В кабинете полицейского участка, где Анна закончила читать письмо, было тихо. Все это время, пока она читала, полицейский, мужчина за сорок, не глядел на нее, оставляя ее наедине со своим горем. Но теперь молодая женщина отняла письмо от своих глаз и посмотрела на него. Лицо ее было бледным, как бумага, которую она держала в руках, и полисмен решил, что она сейчас упадет в обморок. Но вместо этого женщина заплакала. Она уткнула лицо в ладони и стала сотрясаться в рыданиях, захлебываясь от душивших ее слез. Полицейский подошел к ней и положил руку на плечо. Почувствовав прикосновение, она подняла мокрое лицо и срывающимся голосом произнесла:
– Это я виновата! Во всем этом — только моя вина.

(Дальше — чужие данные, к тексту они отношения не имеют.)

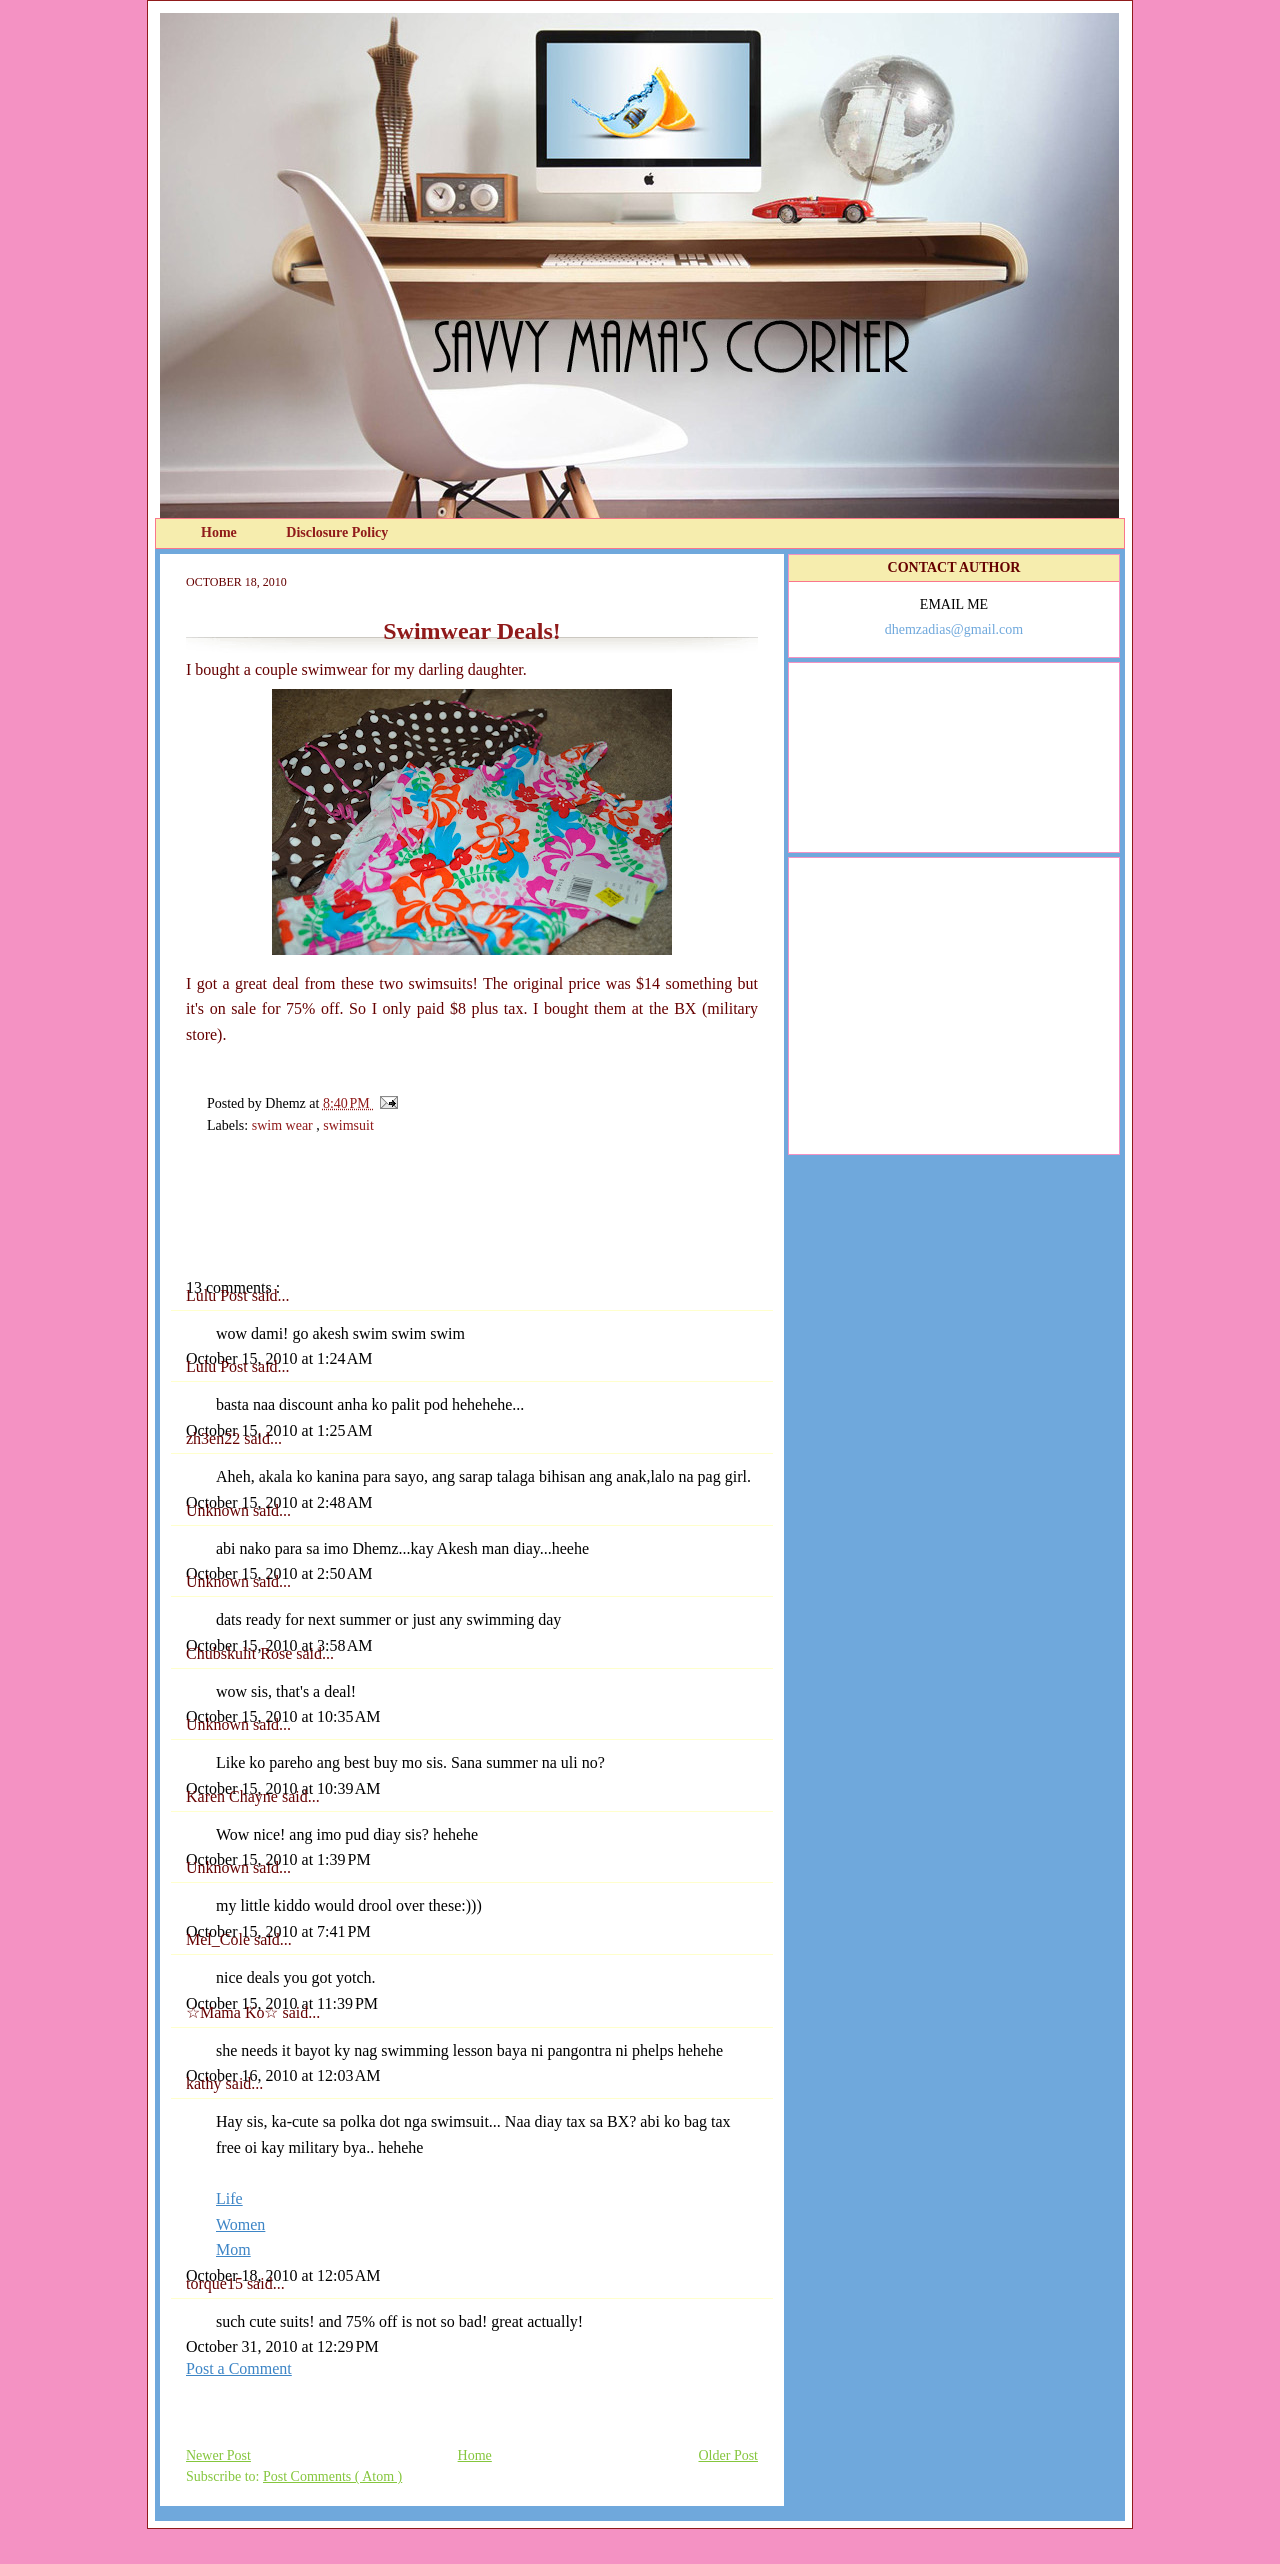 The image size is (1280, 2564). What do you see at coordinates (332, 2476) in the screenshot?
I see `Post Comments ( Atom )` at bounding box center [332, 2476].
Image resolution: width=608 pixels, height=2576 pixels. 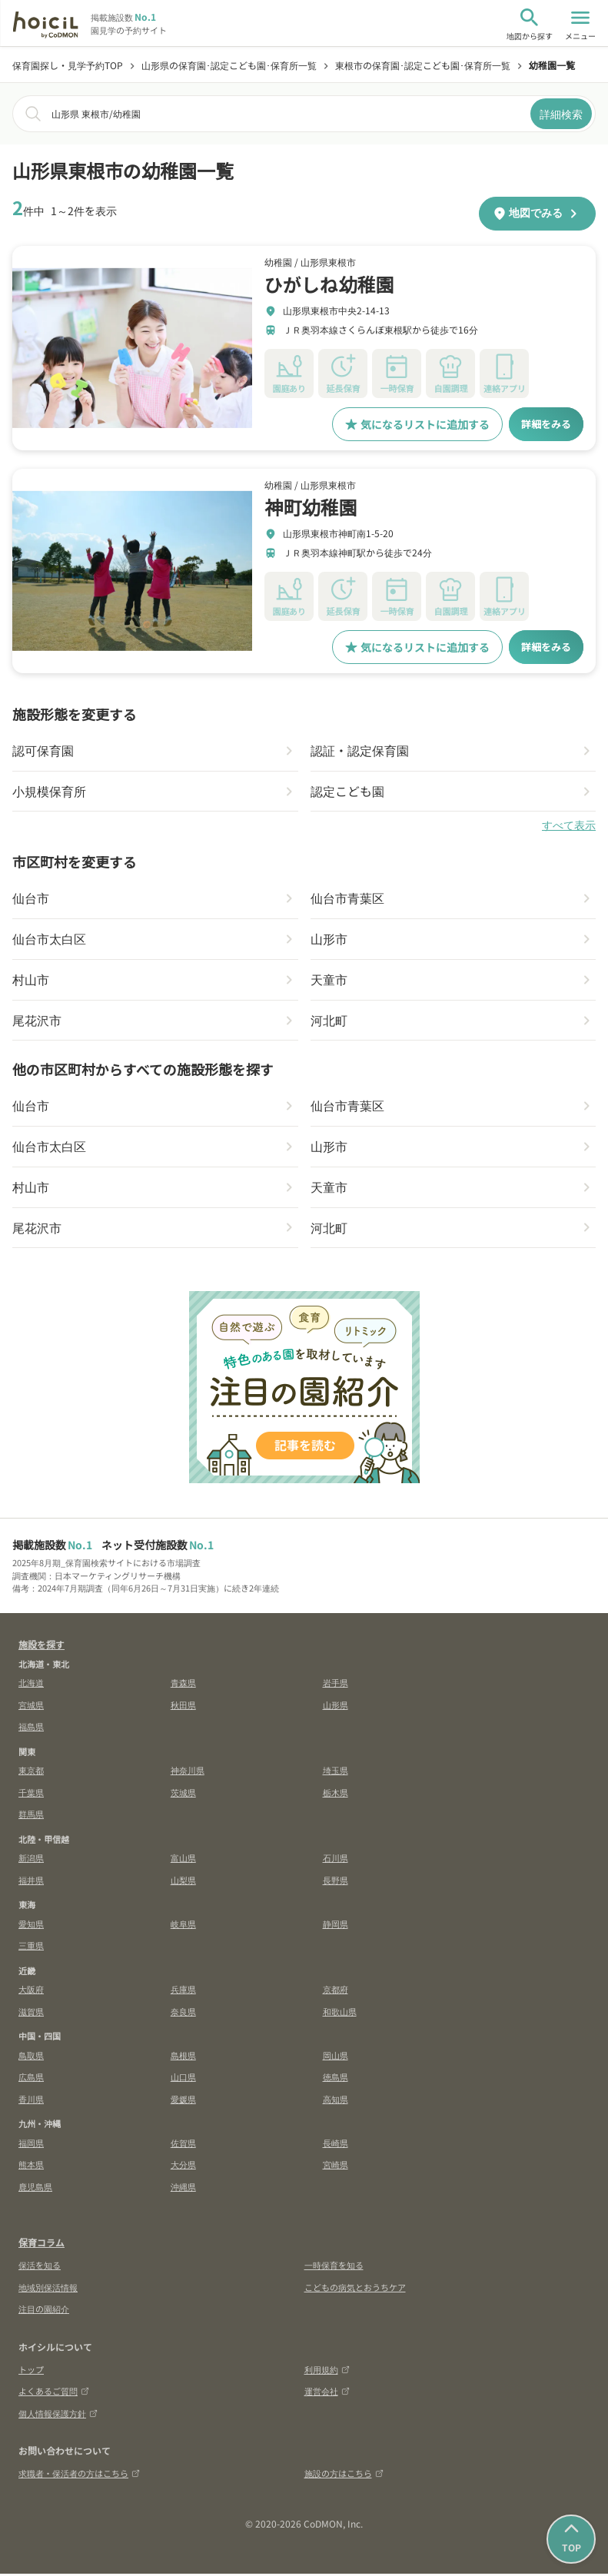 I want to click on 河北町, so click(x=329, y=1021).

– Ну что вы, не стоит так говорить. По статистике, наибольшее количество самоубийц — это старики. Когда здоровье становится слабее, умирают их половинки, а дети вырастают… Многие остаются в одиночестве и не выдерживают этого. Вы ни в чем не виноваты.
– Я виновата. Это я купила ему этот прибор…
– Прибор? О каком приборе вы говорите? – насторожено спросил полисмен.
– Прибор, эта новинка для стариков, у которых пропал аппетит, – она всхлипнула. – Три раза в день он выпускает запахи свежеприготовленной еды… В последние месяцы папа почти ничего не ел. Я хотела помочь ему… Установила прибор на самую нижнюю полку, чтобы он его не заметил… Почему он ничего не сказал мне? – и она снова заплакала. Горько, безнадежно, навзрыд.
У колодца (Сказка)
Это случилось во времена Средневековья. В город пришла чума. Она пришла неожиданно и расползалась со страшной силой, унося без разбору младенцев и стариков, слабых и сильных, богатых и бедных. До того боялись местные жители старухи с косой, из-под черной полы которой вздымались языки дьявольского пламени, что решили они не сидеть сложа руки, а дать ей бой.